En junio de 2025, el presidente Donald Trump ordenó el despliegue de miles de elementos de la Guardia Nacional y marines en Los Ángeles, argumentando “caos y desorden” en la ciudad debido a las protestas por las redadas contra inmigrantes indocumentados.
Esta acción generó fuerte rechazo por parte de líderes locales, incluyendo al gobernador Gavin Newsom y a la alcaldesa Karen Bass, quienes señalaron que el uso de fuerzas militares en una ciudad santuario era inconstitucional y atentaba contra los derechos civiles de sus habitantes.
Retiro parcial de tropas, presión ciudadana
Este martes 15 de julio, el Pentágono confirmó la retirada de 2 mil efectivos de la Guardia Nacional, lo que representa una reducción del 50% del total desplegado en la zona. Según el portavoz del Pentágono, Sean Parnell, la decisión responde a una “disminución de la anarquía en Los Ángeles”.
Sin embargo, autoridades locales ofrecieron una lectura distinta.
“Esto ocurrió porque la gente de Los Ángeles se mantuvo unida y fuerte”, declaró la alcaldesa Karen Bass, quien atribuyó la retirada a las protestas pacíficas, los mítines masivos y las acciones legales emprendidas contra la administración Trump.
Ciudad santuario bajo ataque
Los Ángeles es considerada una de las principales ciudades santuario de EE.UU., al albergar a cientos de miles de migrantes indocumentados que han encontrado refugio frente a políticas migratorias federales restrictivas.
Desde su regreso al poder en enero de 2025, Donald Trump ha colocado a estas ciudades en el centro de su ofensiva política, con redadas masivas, amenazas presupuestarias y militarización de zonas urbanas como herramienta de presión.
La movilización militar en Los Ángeles es la primera en su tipo desde 1965 en ser realizada en contra de la voluntad del gobernador estatal.

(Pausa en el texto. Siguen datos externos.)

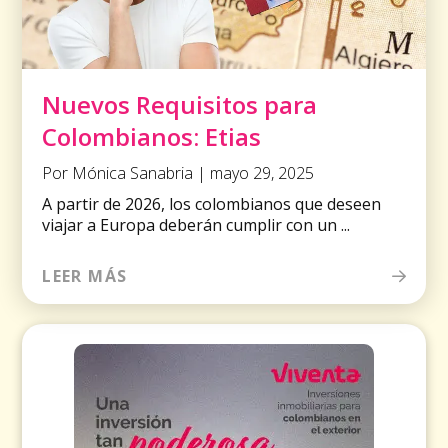
Nuevos Requisitos para
Colombianos: Etias
Por Mónica Sanabria | mayo 29, 2025
A partir de 2026, los colombianos que deseen
viajar a Europa deberán cumplir con un ...
LEER MÁS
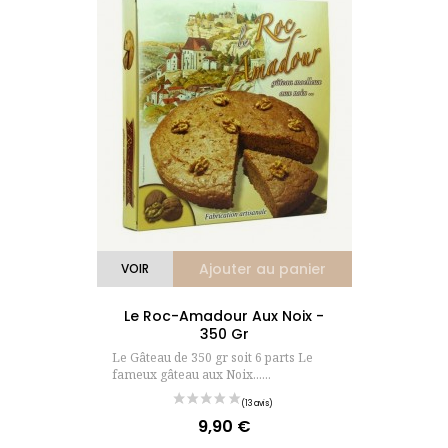
Ajouter au panier
VOIR
Le Roc-Amadour Aux Noix -
350 Gr
Le Gâteau de 350 gr soit 6 parts Le
fameux gâteau aux Noix......
9,90 €
Prix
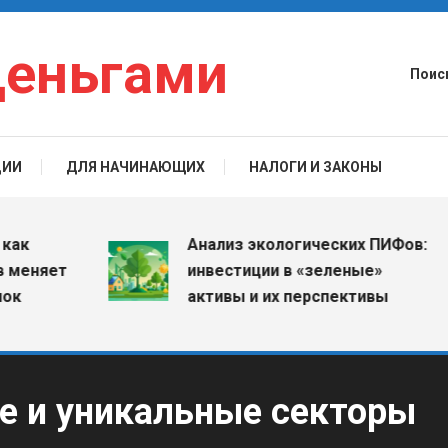
деньгами
Поис
ЦИИ
ДЛЯ НАЧИНАЮЩИХ
НАЛОГИ И ЗАКОНЫ
Анализ экологических ПИФов:
еняет
инвестиции в «зеленые»
активы и их перспективы
ие и уникальные секторы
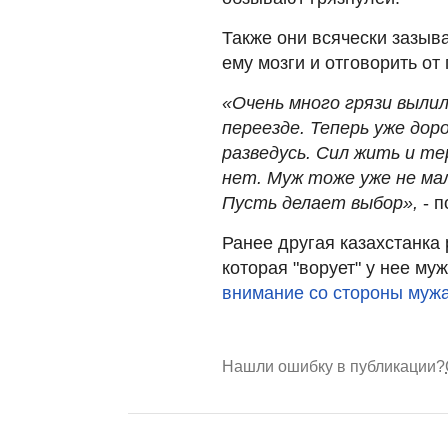
Также они всячески зазыв
ему мозги и отговорить от
«Очень много грязи вылило
переезде. Теперь уже дор
разведусь. Сил жить и т
нет. Муж тоже уже не мал
Пусть делает выбор»,
- 
Ранее другая казахстанка 
которая "ворует" у нее му
внимание со стороны муж
Нашли ошибку в публикации?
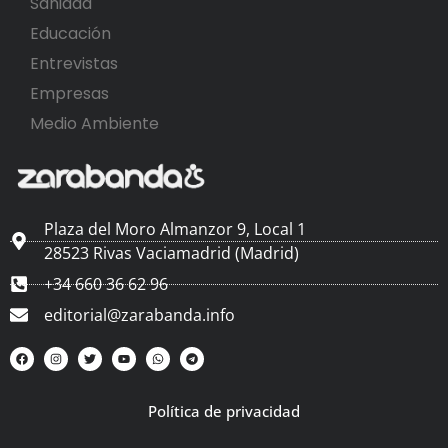
Sanidad
Educación
Entrevistas
Empresas
Medio Ambiente
Plaza del Moro Almanzor 9, Local 1
28523 Rivas Vaciamadrid (Madrid)
+34 660 36 62 96
editorial@zarabanda.info
Política de privacidad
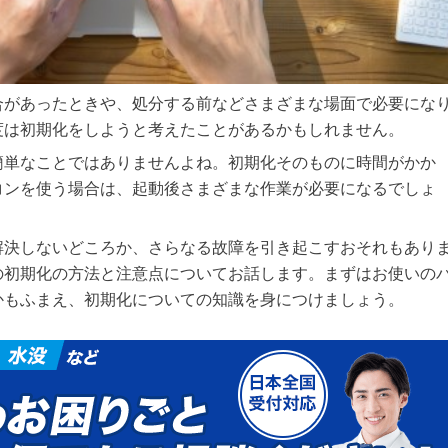
合があったときや、処分する前などさまざまな場面で必要にな
度は初期化をしようと考えたことがあるかもしれません。
簡単なことではありませんよね。初期化そのものに時間がかか
コンを使う場合は、起動後さまざまな作業が必要になるでしょ
解決しないどころか、さらなる故障を引き起こすおそれもあり
の初期化の方法と注意点についてお話します。まずはお使いの
かもふまえ、初期化についての知識を身につけましょう。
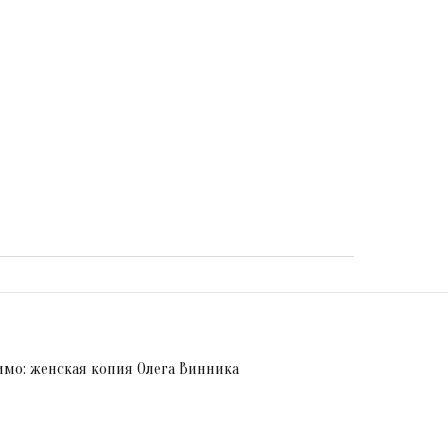
мо: женская копия Олега Винника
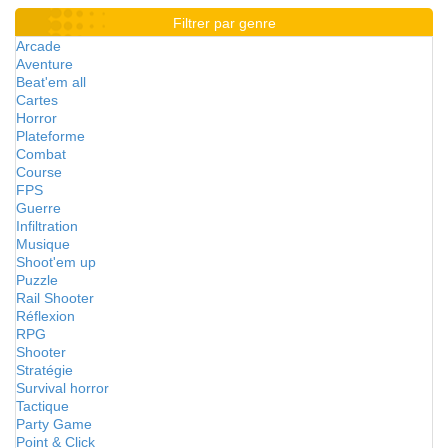
Filtrer par genre
Arcade
Aventure
Beat'em all
Cartes
Horror
Plateforme
Combat
Course
FPS
Guerre
Infiltration
Musique
Shoot'em up
Puzzle
Rail Shooter
Réflexion
RPG
Shooter
Stratégie
Survival horror
Tactique
Party Game
Point & Click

Una batalla legal en curso
El gobierno californiano y organizaciones civiles como la ACLU, el Centro de Recursos Centroamericanos (CARECEN) y colectivos de migrantes, han interpuesto demandas judiciales argumentando violaciones al debido proceso, uso excesivo de fuerza y afectaciones a la vida comunitaria.
Aunque la retirada parcial es vista como una victoria simbólica, los abogados defensores de migrantes han advertido que la presencia de fuerzas federales aún representa un riesgo, y exigen la retirada total del personal militar.
¿Qué sigue para Los Ángeles?
Pese al anuncio, todavía quedan más de 2 mil elementos en la ciudad, lo que mantiene un ambiente de tensión e incertidumbre entre la comunidad migrante.
La alcaldesa Bass pidió continuar con la movilización ciudadana y reiteró su compromiso con la protección de todos los habitantes, sin importar su estatus migratorio.
La retirada parcial de la Guardia Nacional de Los Ángeles representa una victoria de la organización ciudadana frente a decisiones federales controversiales. Aunque el conflicto está lejos de terminar, la presión social ha demostrado su poder para revertir medidas que ponen en riesgo los derechos civiles en nombre de la seguridad nacional.